“All! Jehoshaphat! You must have a big deal on tonight!”

“Yes, big,” said Corrigan evenly. “Get it.”

He followed the banker into the banking room, carefully closing the door behind him, so that the light from the rear room could not penetrate. “That’s all right,” he reassured the banker as the latter noticed the action; “this isn’t a public matter.”

He stuffed his pockets with the money the banker gave him, and when the other tried to close the door of the safe he interposed a restraining hand, laughing:

“Leave it open, Croft. It’s empty now, and a cracksman trying to get into it would ruin a perfectly good safe, for nothing.”

“That’s right.”

They went into the rear room again, Corrigan last, closing the door behind him. Braman went again to the glass, Corrigan standing silently behind him.

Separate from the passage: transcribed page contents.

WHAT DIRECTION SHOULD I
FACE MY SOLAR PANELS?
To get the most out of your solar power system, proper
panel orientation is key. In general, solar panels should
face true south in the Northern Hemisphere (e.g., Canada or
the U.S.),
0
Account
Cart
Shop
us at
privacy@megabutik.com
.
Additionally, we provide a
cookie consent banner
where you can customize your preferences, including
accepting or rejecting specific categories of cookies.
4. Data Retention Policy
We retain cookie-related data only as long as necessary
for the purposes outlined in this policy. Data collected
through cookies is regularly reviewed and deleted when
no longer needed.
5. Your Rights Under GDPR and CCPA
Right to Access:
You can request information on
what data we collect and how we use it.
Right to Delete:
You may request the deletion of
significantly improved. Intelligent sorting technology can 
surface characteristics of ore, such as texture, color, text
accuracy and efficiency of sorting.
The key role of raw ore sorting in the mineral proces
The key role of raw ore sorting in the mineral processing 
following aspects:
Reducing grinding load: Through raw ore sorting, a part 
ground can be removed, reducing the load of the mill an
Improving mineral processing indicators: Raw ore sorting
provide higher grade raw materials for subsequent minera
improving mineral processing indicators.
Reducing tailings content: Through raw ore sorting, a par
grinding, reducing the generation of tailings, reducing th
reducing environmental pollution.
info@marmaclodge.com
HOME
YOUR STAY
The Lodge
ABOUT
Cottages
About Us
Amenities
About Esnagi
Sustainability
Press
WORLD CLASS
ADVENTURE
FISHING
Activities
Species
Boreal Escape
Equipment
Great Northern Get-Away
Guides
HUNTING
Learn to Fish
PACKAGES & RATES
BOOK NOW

Standing before the glass, the banker was seized with a repetition of the sickening fear that had oppressed him at Corrigan’s words upon his entrance. It seemed to him that there was a sinister significance behind Corrigan’s present silence. A tension came between them, portentous of evil. Braman shivered, but the silence held. The banker tried to think of something to say—his thoughts were rioting in chaos, a dumb, paralyzing terror had seized him, his lips stuck together, the facial muscles refusing their office. He dropped his hands to his sides and stared into the glass, noting the ghastly pallor that had come over his face—the dull, whitish yellow of muddy marble. He could not turn, his legs were quivering. He knew it was conscience—only that. And yet Corrigan’s ominous silence continued. And now he caught his breath with a shuddering gasp, for he saw Corrigan’s face reflected in the glass, looking over his shoulder—a mirthless smirk on it, the eyes cold, and dancing with a merciless and cunning purpose. While he watched, he saw Corrigan’s lips open:

“Where’s the board telephone, Braman?”

The banker wheeled, then. He tried to scream—the sound died in a gasping gurgle as Corrigan leaped and throttled him. Later, he fought to loosen the grip of the iron fingers at his throat, twisting, squirming, threshing about the room in his agony. The grip held, tightened. When the banker was quite still Corrigan put out the light, went into the banking room, where he scattered the papers and books in the safe all around the room. Then he twisted the lock off the door, using an iron bar that he had noticed in a corner when he had come in, and stepped out into the shadow of the building.